Сделаем маленькое отступление, дабы пояснить мысль, и воспользуемся статьей Николая Овсянникова «Православие в истории русского народа», опубликованной в июне 1896 года в журнале «Русский вестник».
«Живопись под влиянием православия сначала является у нас иконописью, — писал автор. — В этом виде она подчиняется вполне строгому взгляду церкви: выражение ликов на иконах монашеское, аскетическое; иконы имеют иногда символический характер; фантазия художника ограничена «подлинниками». Самыми живописцами делаются прежде других монахи, для них искусство — святое дело, к которому следует готовиться постом и молитвою; оно заключается в копировании «подлинников». В XVI–XVII вв. иконопись переходит в руки светских людей, появляются иконописцы Строгановской и Новгородской школ и царские иконописцы, но главный характер живописи остается прежний. И только со времен Никона начинается что-то похожее на живопись, хотя «подлинник» еще сохраняет свою силу. Старое «иконное» письмо преобладает в церквах, и самые знаменитые мастера, как, например, Симон Ушаков, работали одновременно на два манера, — и по-старому, и по-новому, — смотря по вкусу своих заказчиков. В XVIII в. русские художники ближе познакомились с западным искусством, и сначала в их творчестве религиозное вдохновение не играет особой роли.

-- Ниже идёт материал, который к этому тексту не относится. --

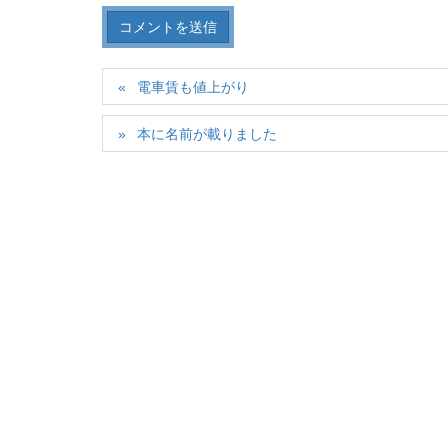
電車賃も値上がり
本に名前が載りました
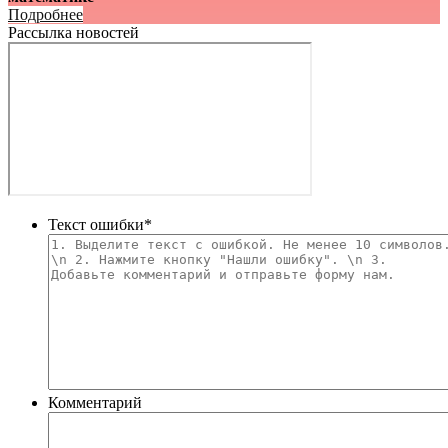
Подробнее
Рассылка новостей
Текст ошибки
*
Комментарий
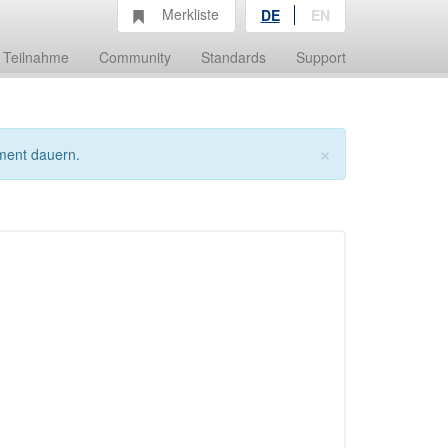
Merkliste
DE
EN
Teilnahme
Community
Standards
Support
×
ment dauern.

Казалось, — продолжает Николай Овсянников, — влияние церкви на живопись было у нас неблагоприятное, когда период творчества для живописи закончился, оставалось одно — подражать западным образцам. Казалось, выработанное веками художественное предание подавило у нас все единичные попытки к свободе творчества и к натурализму. Казалось, нашему художнику оставалась одна техника, так как национальной самостоятельности не видно было никакой. На деле вышло, однако, другое. Внутри нашей школы возникло свободное направление, не гнушавшееся естественности в искусстве и готовое воспользоваться уроками западной живописи. И влияние церкви в этом направлении не было задерживающее. Между тем с развитием образования сами наши художники взялись за русские предания с большим умением и с большим успехом. Художники оценили эти предания по достоинству и под влиянием их представили, наконец, оригинальные и недосягаемые образцы своего искусства, даже для самого Запада. Таковы, например, будут иконы и религиозные картины, написанные… Васнецовым… (лучшее… что когда-нибудь творил православный художник)».